Наливайко постоял на крыльце, в недоумении поглядел на закрытую дверь и тихо сказал:

— Вот как ты, Марынка!..

Он медленно сошел с крыльца, оглянулся на дверь — не выглянет ли Марынка? — и пошел прочь…

Скрипица, подождав, пока Наливайко скрылся в узкой уличке, прилегавшей, к ставу, вылез из-за вербы и осторожно подошел к хате. Он тихонько позвал у окна:

— Гоп-гоп, Марынка!..

Никто не отозвался. Марынка, верно, уже легла спать. Стучать в окно или в дверь было опасно: мог проснуться псаломщик или, еще хуже, сама Одарка — и тогда не оберешься ругани и скандала.

Скрипица в недоумении почесал затылок: как быть?.. На, его счастье засов в сенях хаты тихо громыхнул и в приотворившуюся дверь выскользнула Марынка.

Она уже распустила свои золотые волосы и была босая, видно, собиралась ложиться спать. Она, по-видимому, думала, что тут все еще стоит Наливайко и зовет ее, а вместо него увидела — Скрипицу.

— Чего тебе надо? — спросила она сердито. — Зачем звал?..

— Дело есть к тебе, дивчинко… — сказал Скрипица смущенно. — Такое дело, что не знаю, как его и сказать…

— Ну?..

— Я до тебя, Марынка, сватом пришел. От, как хочешь — а жених добрый!..

У Марынки даже гнев прошел, так ее удивило сватовство Скрипицы. Она громко засмеялась.

— Нашел время для сватовства! Где ж таки видано, чтобы ночью свататься?.. — она вгляделась в его лицо и ударила руками о бока. — Да ты пьян, Скрипица! Где это ты вина достал среди ночи?..

— А вот же и совсем не пьян. Ей-Богу же, не пьян! Может, немного я выпил, так то ничего… А ты слушай, Ма-рынка, что я тебе скажу…

— И слушать не хочу! — закричала на него Марынка. — Ступай домой, та проспись раньше. Ишь, какой сват нашелся! Вот я мать разбужу, она тебе покажет, как девчат ночью из хаты вызывать!..

— И не пойду! — упрямо сказал Скрипица. — Хоть самого лысого дида разбуди!.. Меня послал сам пан Бурба!..

И он ударил себя кулаком в грудь…

— Вот как? — удивилась Марынка. — Так то ты от Бур-бы сватом пришел? С каких это пор он стал паном?..

— Как же! — гордо сказал Скрипица. — Пан Бурба богатый, не то, что какой-то там чумак из Ворожбы!..

Марынка сердито блеснула глазами.

— А, так ты еще подглядываешь тут! Ну, подожди, я сейчас мать разбужу!..
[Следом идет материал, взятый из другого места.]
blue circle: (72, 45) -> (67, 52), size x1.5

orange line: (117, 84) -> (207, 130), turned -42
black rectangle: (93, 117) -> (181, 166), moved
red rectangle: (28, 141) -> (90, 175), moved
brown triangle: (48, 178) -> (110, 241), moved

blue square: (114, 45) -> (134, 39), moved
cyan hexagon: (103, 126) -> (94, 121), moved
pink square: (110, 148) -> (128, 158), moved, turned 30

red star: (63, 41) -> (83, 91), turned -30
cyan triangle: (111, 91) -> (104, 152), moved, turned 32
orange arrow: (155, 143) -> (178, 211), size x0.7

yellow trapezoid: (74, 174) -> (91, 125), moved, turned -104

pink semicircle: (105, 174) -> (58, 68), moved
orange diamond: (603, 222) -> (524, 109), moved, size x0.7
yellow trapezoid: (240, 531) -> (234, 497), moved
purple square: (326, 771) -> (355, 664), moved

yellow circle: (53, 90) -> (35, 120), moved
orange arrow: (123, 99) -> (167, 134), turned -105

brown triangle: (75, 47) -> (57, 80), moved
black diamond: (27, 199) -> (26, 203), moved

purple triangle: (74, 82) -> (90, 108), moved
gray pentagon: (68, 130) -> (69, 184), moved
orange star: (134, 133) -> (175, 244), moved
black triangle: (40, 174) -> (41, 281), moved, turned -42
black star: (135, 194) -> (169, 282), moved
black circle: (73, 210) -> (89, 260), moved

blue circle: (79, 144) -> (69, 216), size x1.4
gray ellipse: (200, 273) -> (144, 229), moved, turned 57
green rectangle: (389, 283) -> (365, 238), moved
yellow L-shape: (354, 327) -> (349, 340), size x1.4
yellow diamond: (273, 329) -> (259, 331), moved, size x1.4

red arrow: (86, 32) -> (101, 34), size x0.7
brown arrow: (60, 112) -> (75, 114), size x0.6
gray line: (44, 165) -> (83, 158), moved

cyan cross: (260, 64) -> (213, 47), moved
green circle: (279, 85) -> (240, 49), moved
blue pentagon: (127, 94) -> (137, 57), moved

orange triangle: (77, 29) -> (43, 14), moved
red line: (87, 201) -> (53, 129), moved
Скрипица испуганно замахал на нее руками.

— И не дай Боже! Пускай старая спит себе на здоровье. Мы и с тобой вдвоем добре побалакаем…

— Нечего мне с тобой балакать! Пошел! Геть! — топнув ногой, гневно сказала Марынка. — Ты — пьяный болтун, вот что! А твоему Бурбе скажи, что он — старый дурень и лысый черт! Если он еще кого вздумает послать сватом — так я тому в очи заплюю!..

Она тряхнула, как норовистая лошадка, головой, откинув назад с груди и со лба волосы, повернулась и ушла в хату, шумно заперев за собой дверь…

Скрипица так и остался перед крыльцом с раскрытым ртом и вытаращенными глазами. «От тебе и побалакал! — думал он огорченно. — И вправду, скаженна чертяка!..»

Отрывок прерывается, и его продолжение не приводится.